== Task brief ==
Below is a listing; transcribe it exactly but without any images.

== Provided records ==
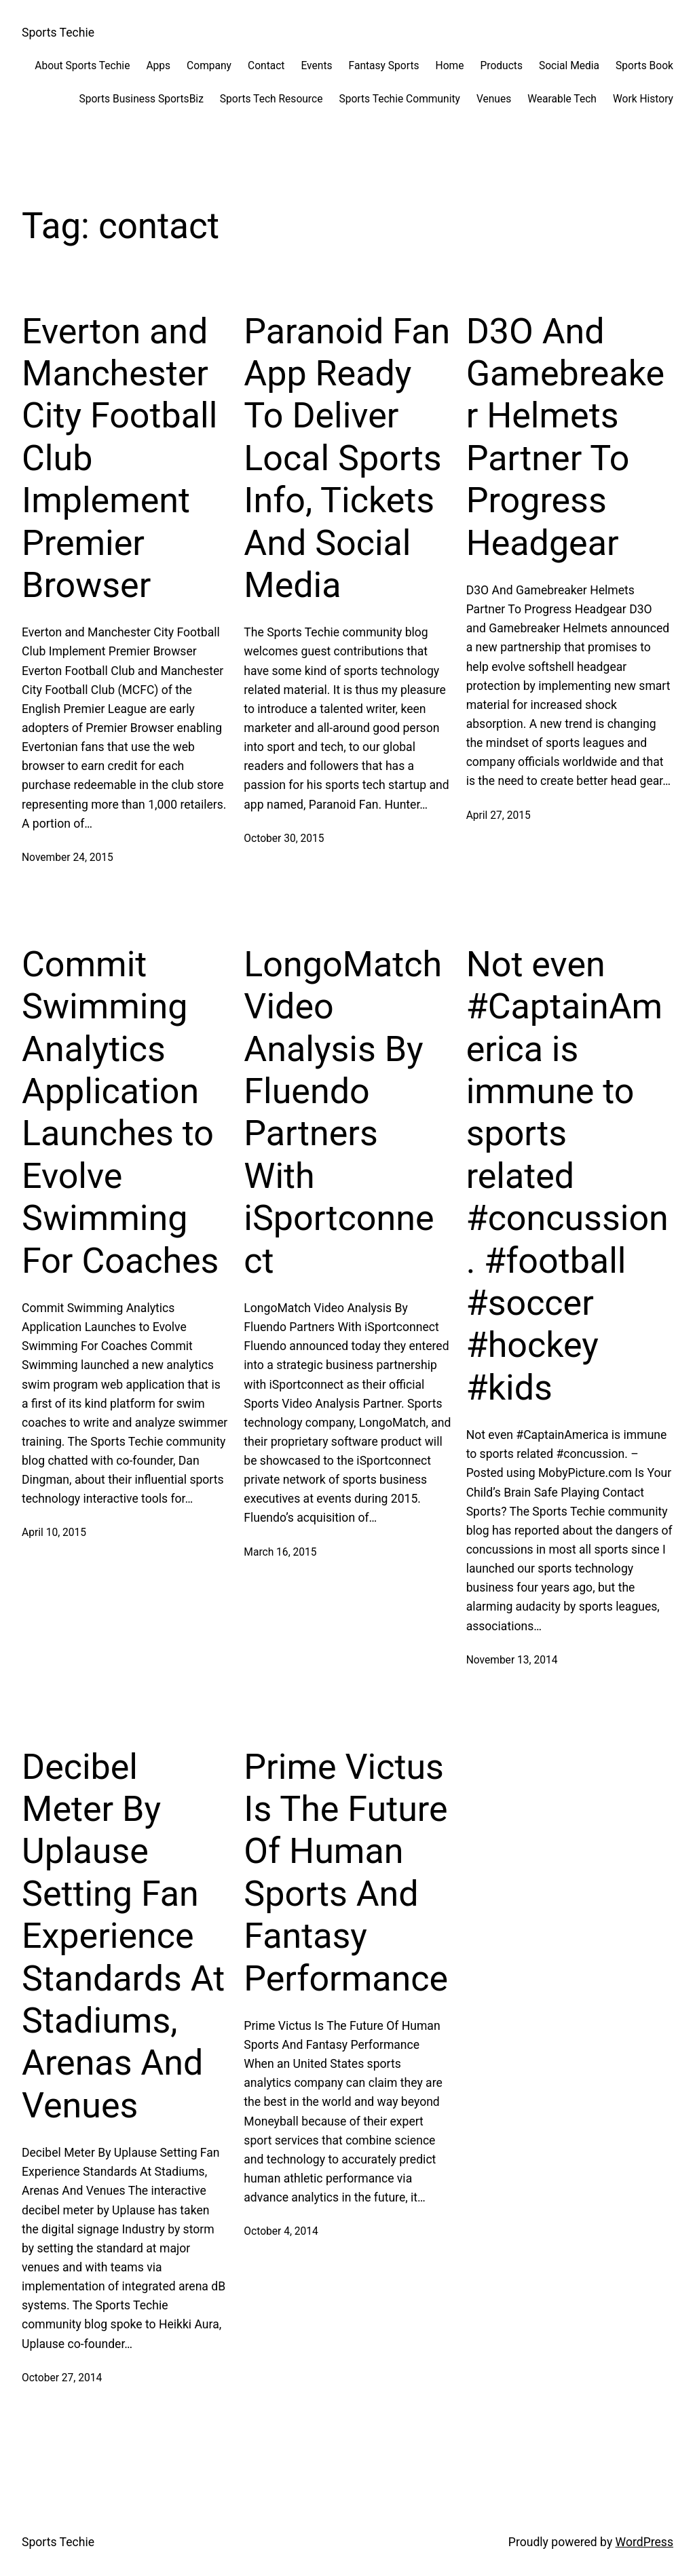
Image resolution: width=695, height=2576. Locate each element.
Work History (643, 99)
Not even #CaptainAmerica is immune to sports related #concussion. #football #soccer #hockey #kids (567, 1176)
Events (316, 66)
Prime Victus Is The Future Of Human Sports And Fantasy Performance (346, 1872)
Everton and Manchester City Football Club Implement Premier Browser (119, 458)
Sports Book (644, 66)
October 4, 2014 (281, 2231)
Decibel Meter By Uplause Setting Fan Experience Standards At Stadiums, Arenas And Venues (123, 1936)
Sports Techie (58, 32)
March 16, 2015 (280, 1552)
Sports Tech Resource (271, 99)
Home (450, 66)
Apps (158, 66)
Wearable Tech (562, 99)
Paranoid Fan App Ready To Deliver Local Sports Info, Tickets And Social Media (347, 458)
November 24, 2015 (67, 857)
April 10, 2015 (54, 1532)
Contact (266, 66)
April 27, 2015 (498, 815)
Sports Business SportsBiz (141, 99)
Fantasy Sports (384, 66)
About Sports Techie (82, 66)
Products (501, 66)
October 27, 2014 (62, 2378)
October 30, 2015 (284, 838)
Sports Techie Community (399, 99)
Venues (493, 99)
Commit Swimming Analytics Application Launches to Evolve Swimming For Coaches (120, 1113)
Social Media (569, 66)
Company (209, 66)
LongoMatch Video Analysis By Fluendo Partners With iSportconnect (343, 1113)
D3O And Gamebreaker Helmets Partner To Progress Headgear (565, 437)
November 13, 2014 (512, 1660)
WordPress (644, 2542)
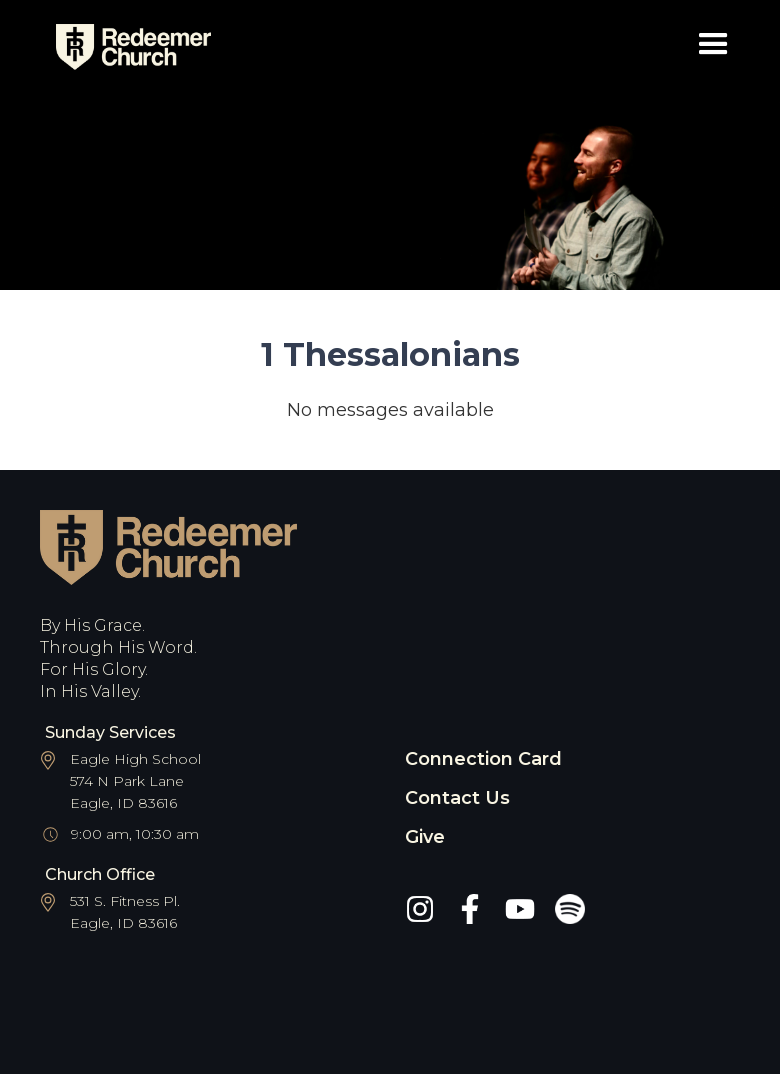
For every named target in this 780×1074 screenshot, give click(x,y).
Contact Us (457, 798)
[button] (713, 48)
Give (425, 837)
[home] (126, 47)
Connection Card (483, 759)
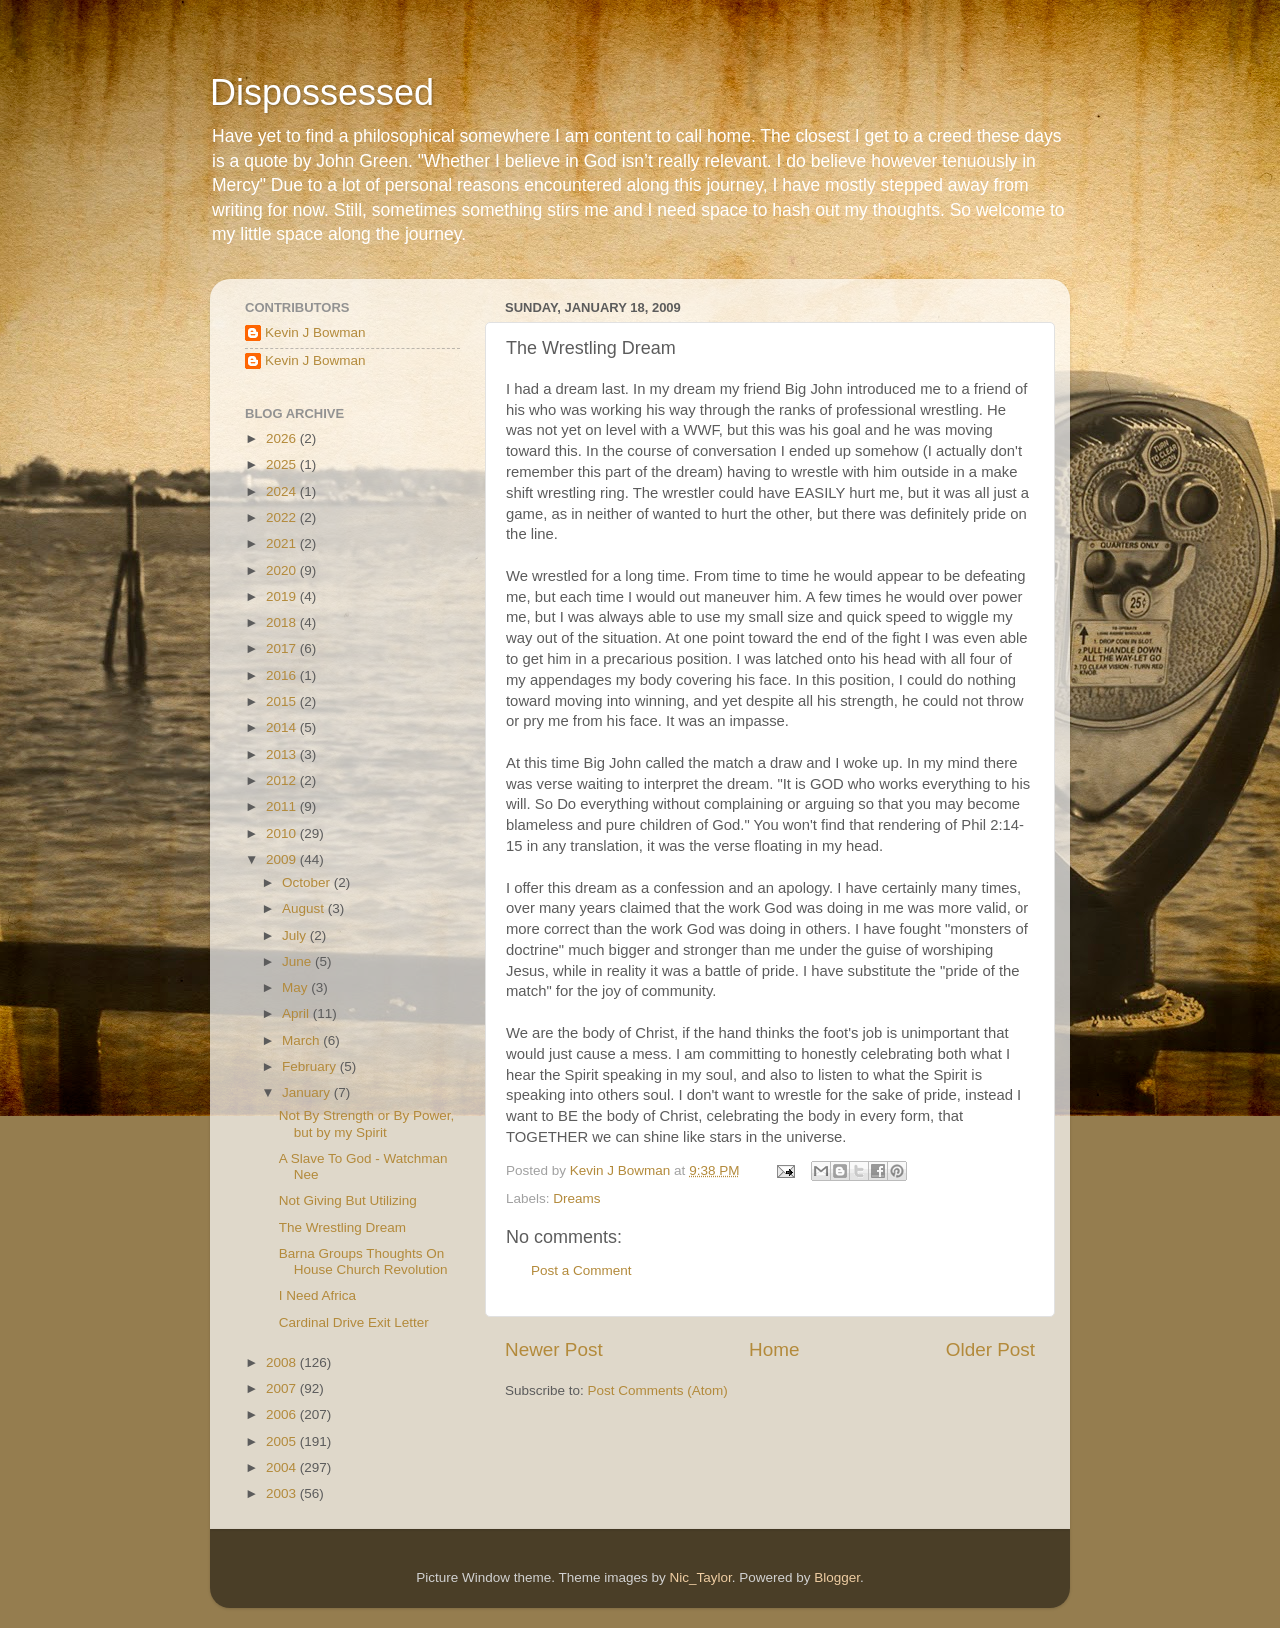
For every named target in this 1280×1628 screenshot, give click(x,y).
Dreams (576, 1198)
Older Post (990, 1349)
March (302, 1040)
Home (774, 1349)
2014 (283, 727)
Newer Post (554, 1349)
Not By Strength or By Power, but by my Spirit (367, 1123)
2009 (283, 859)
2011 (283, 806)
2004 (283, 1467)
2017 (283, 648)
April (297, 1013)
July (296, 935)
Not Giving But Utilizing (348, 1200)
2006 (283, 1414)
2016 (283, 675)
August (305, 908)
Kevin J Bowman (315, 332)
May (296, 987)
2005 (283, 1441)
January (308, 1092)
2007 (283, 1388)
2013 (283, 754)
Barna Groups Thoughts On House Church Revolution (363, 1261)
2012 (283, 780)
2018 (283, 622)
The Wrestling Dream (342, 1227)
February (311, 1066)
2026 (283, 438)
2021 (283, 543)
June (298, 961)
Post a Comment (581, 1270)
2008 (283, 1362)
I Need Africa (317, 1295)
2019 (283, 596)
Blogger (837, 1577)
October (308, 882)
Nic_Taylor (700, 1577)
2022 (283, 517)
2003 (283, 1493)
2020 (283, 570)
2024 (283, 491)
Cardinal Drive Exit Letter (354, 1322)
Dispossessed (322, 92)
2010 (283, 833)
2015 (283, 701)
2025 (283, 464)
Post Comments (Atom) (658, 1390)
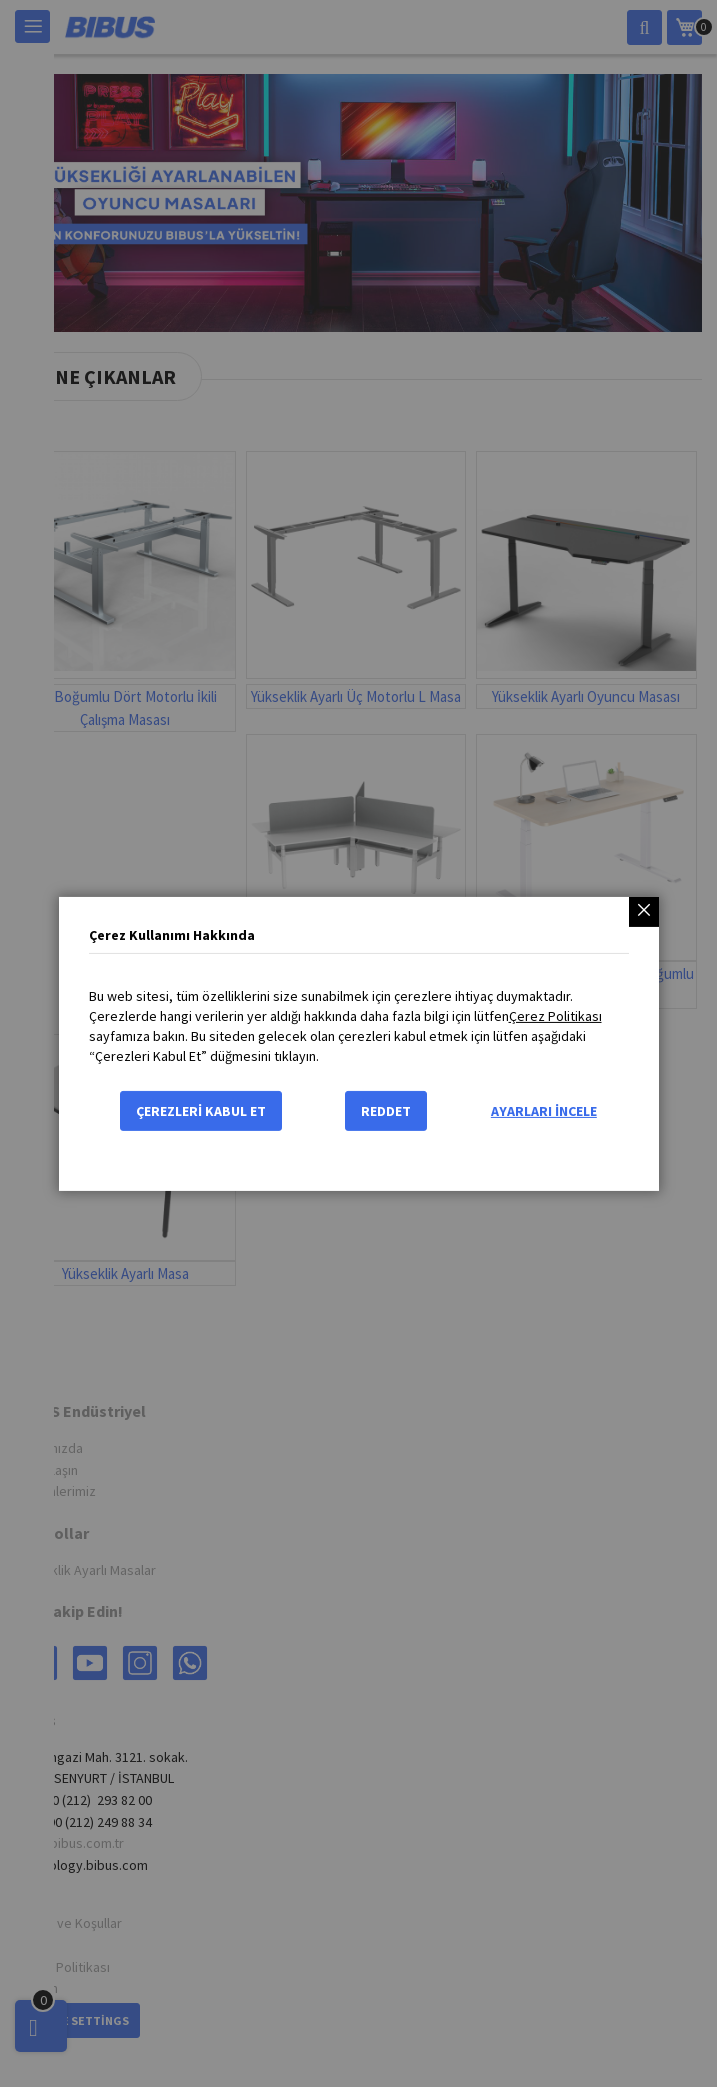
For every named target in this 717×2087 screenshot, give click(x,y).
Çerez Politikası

== The completed task ==
Image resolution: width=695, height=2576. Locate each element.
Work History (643, 99)
Not even #CaptainAmerica is immune to sports related #concussion. #football #soccer #hockey #kids (567, 1176)
Events (316, 66)
Prime Victus Is The Future Of Human Sports And Fantasy Performance (346, 1872)
Everton and Manchester City Football Club Implement Premier Browser (119, 458)
Sports Book (644, 66)
October 4, 2014 (281, 2231)
Decibel Meter By Uplause Setting Fan Experience Standards At Stadiums, Arenas And Venues (123, 1936)
Sports Techie (58, 32)
March 16, 2015 (280, 1552)
Sports Tech Resource (271, 99)
Home (450, 66)
Apps (158, 66)
Wearable Tech (562, 99)
Paranoid Fan App Ready To Deliver Local Sports Info, Tickets And Social Media (347, 458)
November 24, 2015 (67, 857)
April 10, 2015 (54, 1532)
Contact (266, 66)
April 27, 2015 (498, 815)
Sports Business SportsBiz (141, 99)
Fantasy Sports (384, 66)
About Sports Techie (82, 66)
Products (501, 66)
October 27, 2014 (62, 2378)
October 30, 2015 (284, 838)
Sports Techie Community (399, 99)
Venues (493, 99)
Commit Swimming Analytics Application Launches to Evolve Swimming For Coaches (120, 1113)
Social Media (569, 66)
Company (209, 66)
LongoMatch Video Analysis By Fluendo Partners With iSportconnect (343, 1113)
D3O And Gamebreaker Helmets Partner To Progress Headgear (565, 437)
November 13, 2014 (512, 1660)
WordPress (644, 2542)
For every named target in this 780×1074 screenshot, give click(x,y).
Contact Us (457, 798)
[button] (713, 48)
Give (425, 837)
[home] (126, 47)
Connection Card (483, 759)
For every named target in this 1280×1628 screenshot, give click(x,y).
Dreams (576, 1198)
Older Post (990, 1349)
March (302, 1040)
Home (774, 1349)
2014 (283, 727)
Newer Post (554, 1349)
Not By Strength or By Power, but by my Spirit (367, 1123)
2009 (283, 859)
2011 (283, 806)
2004 (283, 1467)
2017 (283, 648)
April (297, 1013)
July (296, 935)
Not Giving But Utilizing (348, 1200)
2006 (283, 1414)
2016 (283, 675)
August (305, 908)
Kevin J Bowman (315, 332)
May (296, 987)
2005 (283, 1441)
January (308, 1092)
2007 (283, 1388)
2013 (283, 754)
Barna Groups Thoughts On House Church Revolution (363, 1261)
2012 (283, 780)
2018 (283, 622)
The Wrestling Dream (342, 1227)
February (311, 1066)
2026 (283, 438)
2021 (283, 543)
June (298, 961)
Post a Comment (581, 1270)
2008 (283, 1362)
I Need Africa (317, 1295)
2019 (283, 596)
Blogger (837, 1577)
October (308, 882)
Nic_Taylor (700, 1577)
2022 (283, 517)
2003 (283, 1493)
2020 (283, 570)
2024 (283, 491)
Cardinal Drive Exit Letter (354, 1322)
Dispossessed (322, 92)
2010 (283, 833)
2015 (283, 701)
2025 (283, 464)
Post Comments (Atom) (658, 1390)
For every named target in this 717×2087 screenshot, give click(x,y).
Çerez Politikası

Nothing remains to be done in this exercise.